Additional Information Regarding the Notes

   1.         Use of Proceeds 

The net proceeds from the sale of the Notes will be included in the ordinary capital resources of the Bank and, will not be committed or earmarked for lending to, or financing of, any specific loans, projects or programs. The Bank, in partnership with its member countries, works to reduce poverty and inequalities in Latin America and the Caribbean by promoting economic and social development in a sustainable, climate friendly way.

The Bank's strategic priorities include social inclusion and equality, productivity and innovation and economic integration along with three cross-cutting issues: gender equality and diversity, climate change and environmental sustainability, and institutional capacity and the rule of law.
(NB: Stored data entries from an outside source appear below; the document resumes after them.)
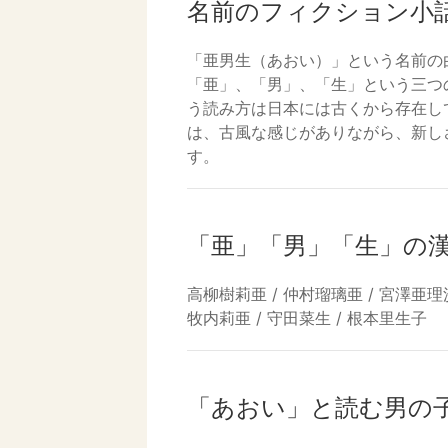
名前のフィクション小
「亜男生（あおい）」という名前の
「亜」、「男」、「生」という三つ
う読み方は日本には古くから存在し
は、古風な感じがありながら、新し
す。
「亜」「男」「生」の
高柳樹莉亜 / 仲村瑠璃亜 / 宮澤亜理沙
牧内莉亜 / 守田菜生 / 根本里生子
「あおい」と読む男の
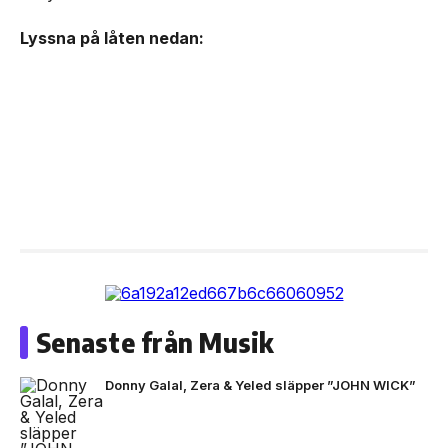
Lyssna på låten nedan:
Senaste från Musik
Donny Galal, Zera & Yeled släpper ”JOHN WICK”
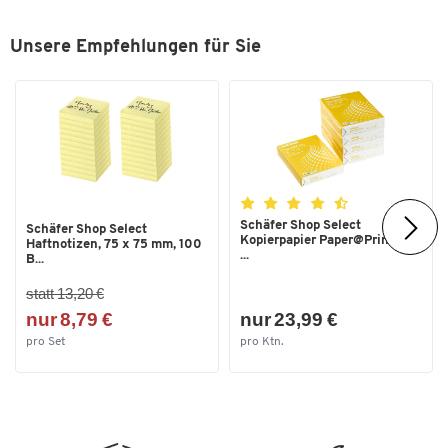
Unsere Empfehlungen für Sie
Schäfer Shop Select
Schäfer Shop Select
Kopierpapier Paper@Print, DIN
Haftnotizen, 75 x 75 mm, 100
...
B...
statt 13,20 €
nur 8,79 €
nur 23,99 €
pro Set
pro Ktn.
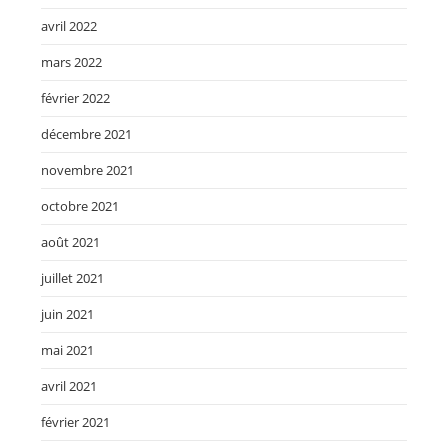
avril 2022
mars 2022
février 2022
décembre 2021
novembre 2021
octobre 2021
août 2021
juillet 2021
juin 2021
mai 2021
avril 2021
février 2021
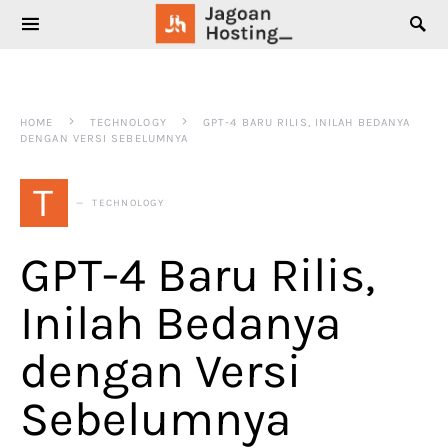
SEARCH FOR:
HOME
TECHNOLOGY
GPT-4 BARU RILIS, INILAH BEDANYA
DENGAN VERSI SEBELUMNYA
T
TECHNOLOGY
GPT-4 Baru Rilis,
Inilah Bedanya
dengan Versi
Sebelumnya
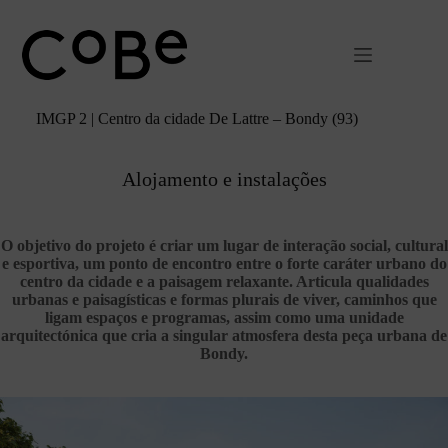
Pular
para
o
conteúdo
IMGP 2 | Centro da cidade De Lattre – Bondy (93)
Alojamento e instalações
O objetivo do projeto é criar um lugar de interação social, cultural
e esportiva, um ponto de encontro entre o forte caráter urbano do
centro da cidade e a paisagem relaxante. Articula qualidades
urbanas e paisagísticas e formas plurais de viver, caminhos que
ligam espaços e programas, assim como uma unidade
arquitectónica que cria a singular atmosfera desta peça urbana de
Bondy.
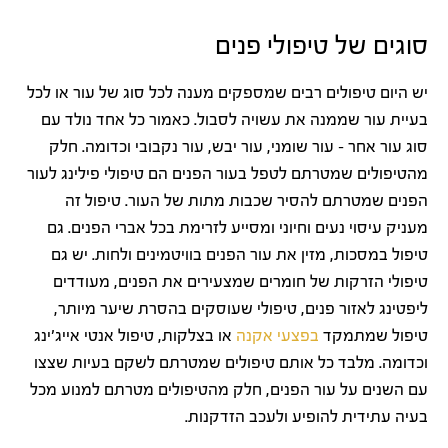
סוגים של טיפולי פנים
יש היום טיפולים רבים שמספקים מענה לכל סוג של עור או לכל
בעיית עור שממנה את עשויה לסבול. כאמור כל אחד נולד עם
סוג עור אחר – עור שומני, עור יבש, עור נקבובי וכדומה. חלק
מהטיפולים שמטרתם לטפל בעור הפנים הם טיפולי פילינג לעור
הפנים שמטרתם להסיר שכבות מתות של העור. טיפול זה
מעניק עיסוי נעים וחיוני ומסייע לזרימת בכל אברי הפנים. גם
טיפול במסכות, מזין את עור הפנים בוויטמינים ולחות. יש גם
טיפולי הזרקות של חומרים שמצעירים את הפנים, מעודדים
ליפטינג לאזור פנים, טיפולי שעוסקים בהסרת שיער מיותר,
טיפול שמתמקד
בפצעי אקנה
או בצלקות, טיפול אנטי אייג'ינג
וכדומה. מלבד כל אותם טיפולים שמטרתם לשקם בעיות שצצו
עם השנים על עור הפנים, חלק מהטיפולים מטרתם למנוע מכל
בעיה עתידית להופיע ולעכב הזדקנות.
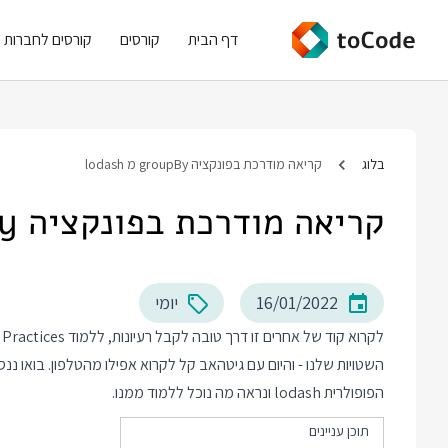
דף הבית
קורסים
קורסים לחברות
בלוג
קריאה מודרכת בפונקציה groupBy מ lodash
קריאה מודרכת בפונקציה groupBy מ lodash
16/01/2022
יומי
הפופולרית lodash ונראה מה נוכל ללמוד ממנו.
תוכן עניינים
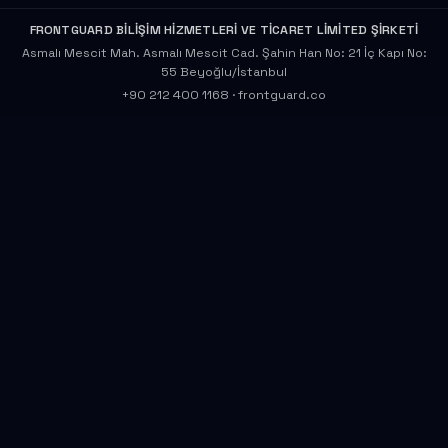
FRONTGUARD BİLİŞİM HİZMETLERİ VE TİCARET LİMİTED ŞİRKETİ
Asmalı Mescit Mah. Asmalı Mescit Cad. Şahin Han No: 21 İç Kapı No:
55 Beyoğlu/İstanbul
+90 212 400 1168
·
frontguard.co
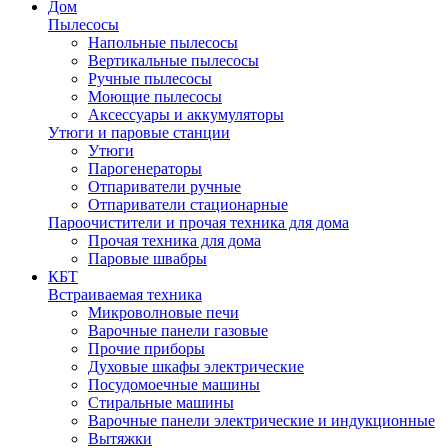
Дом
Пылесосы
Напольные пылесосы
Вертикальные пылесосы
Ручные пылесосы
Моющие пылесосы
Аксессуары и аккумуляторы
Утюги и паровые станции
Утюги
Парогенераторы
Отпариватели ручные
Отпариватели стационарные
Пароочистители и прочая техника для дома
Прочая техника для дома
Паровые швабры
КБТ
Встраиваемая техника
Микроволновые печи
Варочные панели газовые
Прочие приборы
Духовые шкафы электрические
Посудомоечные машины
Стиральные машины
Варочные панели электрические и индукционные
Вытяжки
Each strategic priority of the Bank aligns to at least one of the United Nations Sustainable Development Goals ("SDGs"), with all goals covered within the Bank's institutional strategy, which may be adapted from time to time should the United Nations SDGs definition evolve.

All projects undertaken by the Bank go through the Bank's rigorous sustainability framework. The framework tracks measurable results, adherence to lending targets and the effectiveness of its environmental and social safeguards. The Bank's administrative and operating expenses are currently covered entirely by the Bank's various sources of revenue, consisting primarily of net interest margin and investment income (as more fully described in the Bank's Information Statement).